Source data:
****************

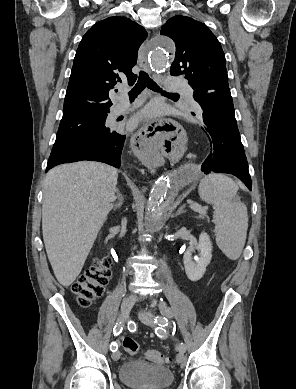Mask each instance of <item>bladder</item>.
Masks as SVG:
<instances>
[{
  "mask_svg": "<svg viewBox=\"0 0 296 389\" xmlns=\"http://www.w3.org/2000/svg\"><path fill=\"white\" fill-rule=\"evenodd\" d=\"M122 383L134 389H164L173 382L172 372L163 365L128 360L119 368Z\"/></svg>",
  "mask_w": 296,
  "mask_h": 389,
  "instance_id": "obj_1",
  "label": "bladder"
}]
</instances>
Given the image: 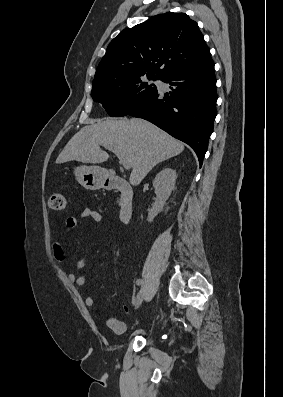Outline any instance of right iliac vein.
Segmentation results:
<instances>
[{
    "mask_svg": "<svg viewBox=\"0 0 283 397\" xmlns=\"http://www.w3.org/2000/svg\"><path fill=\"white\" fill-rule=\"evenodd\" d=\"M143 296H144V290L141 289L139 294L137 295L136 308H138L141 305L143 301Z\"/></svg>",
    "mask_w": 283,
    "mask_h": 397,
    "instance_id": "right-iliac-vein-1",
    "label": "right iliac vein"
}]
</instances>
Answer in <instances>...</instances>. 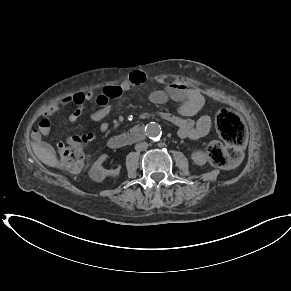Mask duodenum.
<instances>
[{
    "label": "duodenum",
    "instance_id": "duodenum-1",
    "mask_svg": "<svg viewBox=\"0 0 291 291\" xmlns=\"http://www.w3.org/2000/svg\"><path fill=\"white\" fill-rule=\"evenodd\" d=\"M143 136H144V125L138 124L129 132L110 138L108 141V146L112 149L123 148L140 141L143 138Z\"/></svg>",
    "mask_w": 291,
    "mask_h": 291
}]
</instances>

****************

## WORK TO COMPLETE
Search term "viewBox": return each line of the data that contains it.

## SOLUTION FOR THIS TASK
  "mask_svg": "<svg viewBox=\"0 0 296 389\" xmlns=\"http://www.w3.org/2000/svg\"><path fill=\"white\" fill-rule=\"evenodd\" d=\"M122 383L134 389H164L173 382L172 372L163 365L128 360L119 368Z\"/></svg>",
    "mask_svg": "<svg viewBox=\"0 0 283 397\" xmlns=\"http://www.w3.org/2000/svg\"><path fill=\"white\" fill-rule=\"evenodd\" d=\"M143 296H144V290L141 289L139 294L137 295L136 308H138L141 305L143 301Z\"/></svg>",
    "mask_svg": "<svg viewBox=\"0 0 291 291\" xmlns=\"http://www.w3.org/2000/svg\"><path fill=\"white\" fill-rule=\"evenodd\" d=\"M143 136H144V125L138 124L129 132L110 138L108 141V146L112 149L123 148L140 141L143 138Z\"/></svg>",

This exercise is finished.